### Problem requirements
Using the records below, write out only the lines from the line containing "novostavby, zavolejte nám" up to and including the line containing "Bilmem Ağlasam Mı Sözleri", exactly, with no pictures.

Stored dataset items:
┏━━

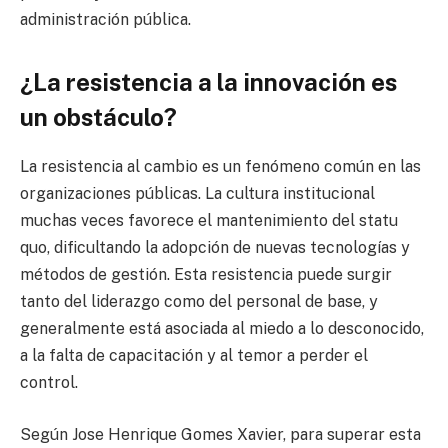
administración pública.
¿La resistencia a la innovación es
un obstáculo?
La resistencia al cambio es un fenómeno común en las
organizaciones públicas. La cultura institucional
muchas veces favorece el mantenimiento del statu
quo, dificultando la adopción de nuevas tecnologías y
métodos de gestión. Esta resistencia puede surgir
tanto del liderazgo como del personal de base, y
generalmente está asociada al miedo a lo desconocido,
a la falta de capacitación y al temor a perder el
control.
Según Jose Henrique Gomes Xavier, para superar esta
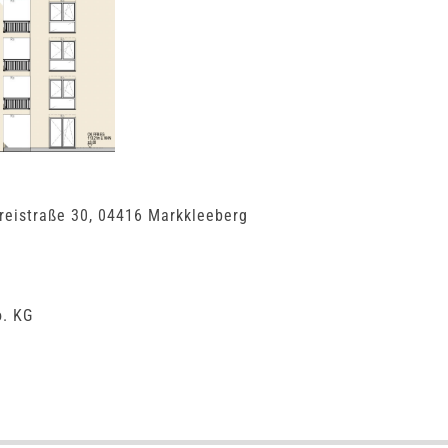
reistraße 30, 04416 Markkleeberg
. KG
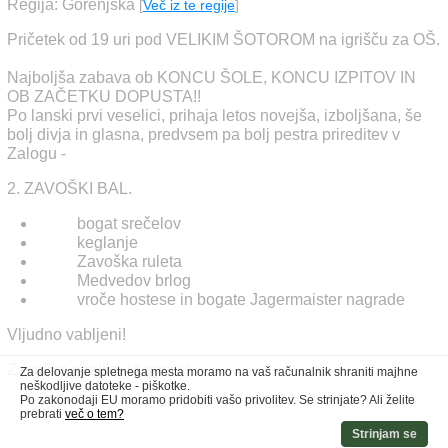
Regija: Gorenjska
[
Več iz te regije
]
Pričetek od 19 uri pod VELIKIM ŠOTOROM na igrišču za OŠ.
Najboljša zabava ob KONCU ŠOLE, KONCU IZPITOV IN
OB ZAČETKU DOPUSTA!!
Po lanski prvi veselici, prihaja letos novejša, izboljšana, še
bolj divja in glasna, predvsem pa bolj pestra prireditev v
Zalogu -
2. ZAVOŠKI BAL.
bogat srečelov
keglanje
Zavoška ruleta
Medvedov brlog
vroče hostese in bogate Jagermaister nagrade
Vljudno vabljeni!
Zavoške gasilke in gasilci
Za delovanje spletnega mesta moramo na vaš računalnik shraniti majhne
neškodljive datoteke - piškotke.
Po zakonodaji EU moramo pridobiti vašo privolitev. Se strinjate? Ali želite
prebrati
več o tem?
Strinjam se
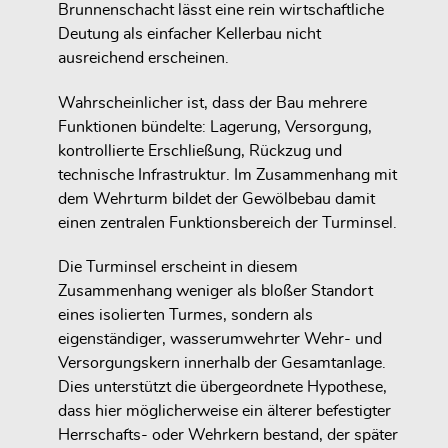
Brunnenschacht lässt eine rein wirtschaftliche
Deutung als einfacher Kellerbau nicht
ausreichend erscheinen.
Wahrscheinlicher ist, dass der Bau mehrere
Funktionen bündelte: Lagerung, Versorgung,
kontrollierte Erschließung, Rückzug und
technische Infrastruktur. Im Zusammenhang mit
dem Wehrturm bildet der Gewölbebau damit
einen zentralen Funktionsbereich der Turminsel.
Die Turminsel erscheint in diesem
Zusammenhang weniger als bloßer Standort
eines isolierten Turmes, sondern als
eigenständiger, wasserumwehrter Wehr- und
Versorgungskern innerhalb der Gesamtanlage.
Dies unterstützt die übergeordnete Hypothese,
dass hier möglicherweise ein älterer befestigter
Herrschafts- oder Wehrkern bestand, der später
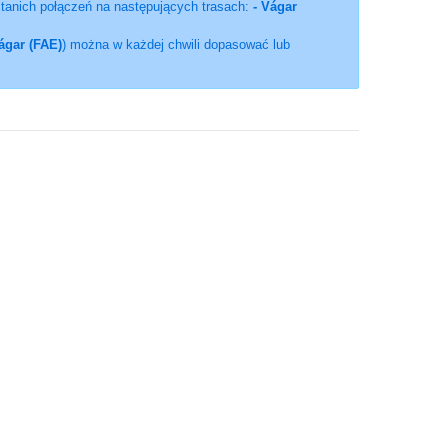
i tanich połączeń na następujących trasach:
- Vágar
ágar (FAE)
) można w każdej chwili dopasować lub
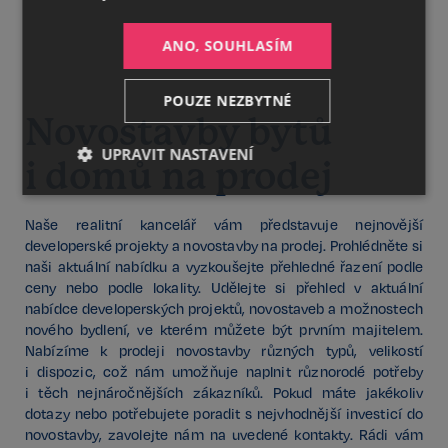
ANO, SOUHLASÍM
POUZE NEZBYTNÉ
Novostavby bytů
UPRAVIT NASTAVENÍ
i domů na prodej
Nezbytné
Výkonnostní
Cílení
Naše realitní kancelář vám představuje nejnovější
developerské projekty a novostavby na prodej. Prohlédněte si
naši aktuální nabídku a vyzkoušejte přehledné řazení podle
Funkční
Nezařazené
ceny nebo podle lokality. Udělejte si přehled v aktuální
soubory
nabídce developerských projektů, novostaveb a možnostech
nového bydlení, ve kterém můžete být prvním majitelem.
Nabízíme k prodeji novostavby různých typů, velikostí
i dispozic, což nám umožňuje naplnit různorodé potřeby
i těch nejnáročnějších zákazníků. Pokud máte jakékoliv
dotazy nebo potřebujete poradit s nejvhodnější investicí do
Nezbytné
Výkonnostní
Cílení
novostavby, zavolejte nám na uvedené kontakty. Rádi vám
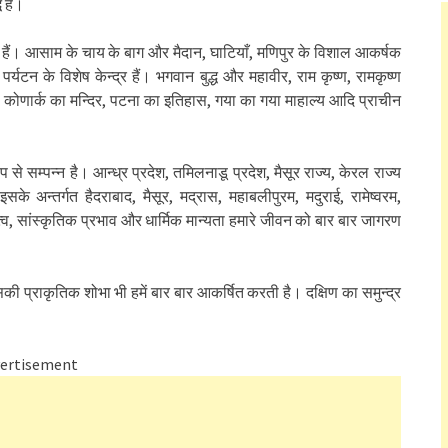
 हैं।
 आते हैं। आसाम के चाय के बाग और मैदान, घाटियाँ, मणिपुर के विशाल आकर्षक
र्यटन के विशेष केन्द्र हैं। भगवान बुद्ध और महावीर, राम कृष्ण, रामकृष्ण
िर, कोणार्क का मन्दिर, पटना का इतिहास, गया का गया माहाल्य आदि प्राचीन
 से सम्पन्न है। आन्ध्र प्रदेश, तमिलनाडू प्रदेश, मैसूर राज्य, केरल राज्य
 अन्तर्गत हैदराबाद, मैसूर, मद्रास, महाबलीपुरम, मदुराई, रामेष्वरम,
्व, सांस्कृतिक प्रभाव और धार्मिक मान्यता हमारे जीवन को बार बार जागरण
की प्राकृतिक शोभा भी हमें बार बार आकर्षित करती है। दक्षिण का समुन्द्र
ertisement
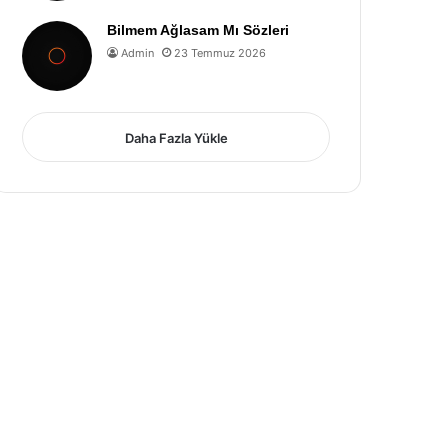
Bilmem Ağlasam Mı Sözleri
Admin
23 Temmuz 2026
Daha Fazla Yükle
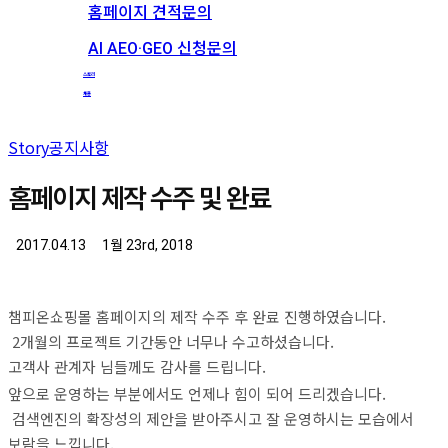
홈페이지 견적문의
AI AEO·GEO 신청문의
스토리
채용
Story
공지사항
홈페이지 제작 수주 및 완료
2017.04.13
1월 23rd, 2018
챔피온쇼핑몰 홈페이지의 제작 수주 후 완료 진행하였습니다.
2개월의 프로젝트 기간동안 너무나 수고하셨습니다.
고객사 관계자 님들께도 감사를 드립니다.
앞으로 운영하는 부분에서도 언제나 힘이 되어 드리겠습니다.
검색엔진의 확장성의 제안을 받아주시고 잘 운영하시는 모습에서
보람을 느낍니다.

┗━━

### The answer
novostavby, zavolejte nám na uvedené kontakty. Rádi vám
 हैं।
 आते हैं। आसाम के चाय के बाग और मैदान, घाटियाँ, मणिपुर के विशाल आकर्षक
र्यटन के विशेष केन्द्र हैं। भगवान बुद्ध और महावीर, राम कृष्ण, रामकृष्ण
िर, कोणार्क का मन्दिर, पटना का इतिहास, गया का गया माहाल्य आदि प्राचीन
 से सम्पन्न है। आन्ध्र प्रदेश, तमिलनाडू प्रदेश, मैसूर राज्य, केरल राज्य
 अन्तर्गत हैदराबाद, मैसूर, मद्रास, महाबलीपुरम, मदुराई, रामेष्वरम,
्व, सांस्कृतिक प्रभाव और धार्मिक मान्यता हमारे जीवन को बार बार जागरण
की प्राकृतिक शोभा भी हमें बार बार आकर्षित करती है। दक्षिण का समुन्द्र
ertisement
Bilmem Ağlasam Mı Sözleri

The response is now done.